WHAT NEEDS TO BE DONE: Restate each of the lines below word for word and drop every picture.

Dataset items:

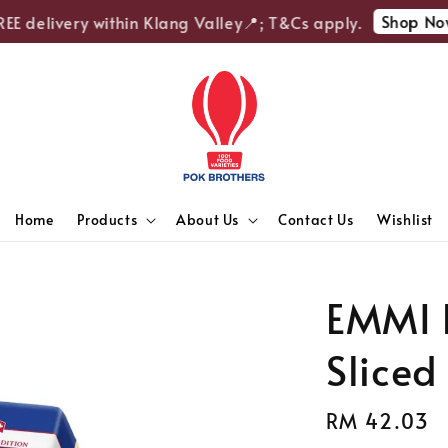
Shop Now
 delivery within Klang Valley📍; T&Cs apply.
Home
Products
About Us
Contact Us
Wishlist
EMMI 
Sliced
Regular
RM 42.03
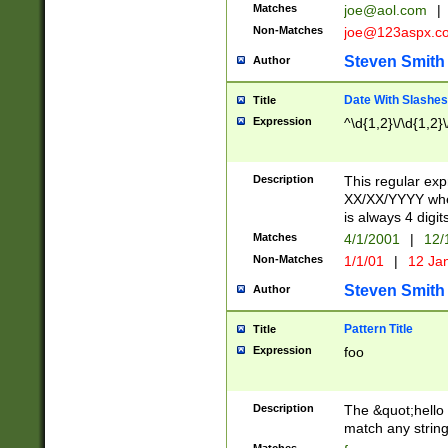
Matches
joe@aol.com
|
Non-Matches
joe@123aspx.c
Steven Smith
Author
Date With Slashes
Title
Expression
^\d{1,2}\/\d{1,2}\
Description
This regular exp
XX/XX/YYYY wher
is always 4 digit
Matches
4/1/2001
|
12/
Non-Matches
1/1/01
|
12 Ja
Steven Smith
Author
Pattern Title
Title
Expression
foo
Description
The &quot;hello 
match any string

TASK RESPONSE:
Shop Now
 delivery within Klang Valley📍; T&Cs apply.
Home
Products
About Us
Contact Us
Wishlist
EMMI 
Sliced
Regular
RM 42.03
Matches
joe@aol.com
|
Non-Matches
joe@123aspx.c
Steven Smith
Author
Date With Slashes
Title
Expression
^\d{1,2}\/\d{1,2}\
Description
This regular exp
XX/XX/YYYY wher
is always 4 digit
Matches
4/1/2001
|
12/
Non-Matches
1/1/01
|
12 Ja
Steven Smith
Author
Pattern Title
Title
Expression
foo
Description
The &quot;hello 
match any string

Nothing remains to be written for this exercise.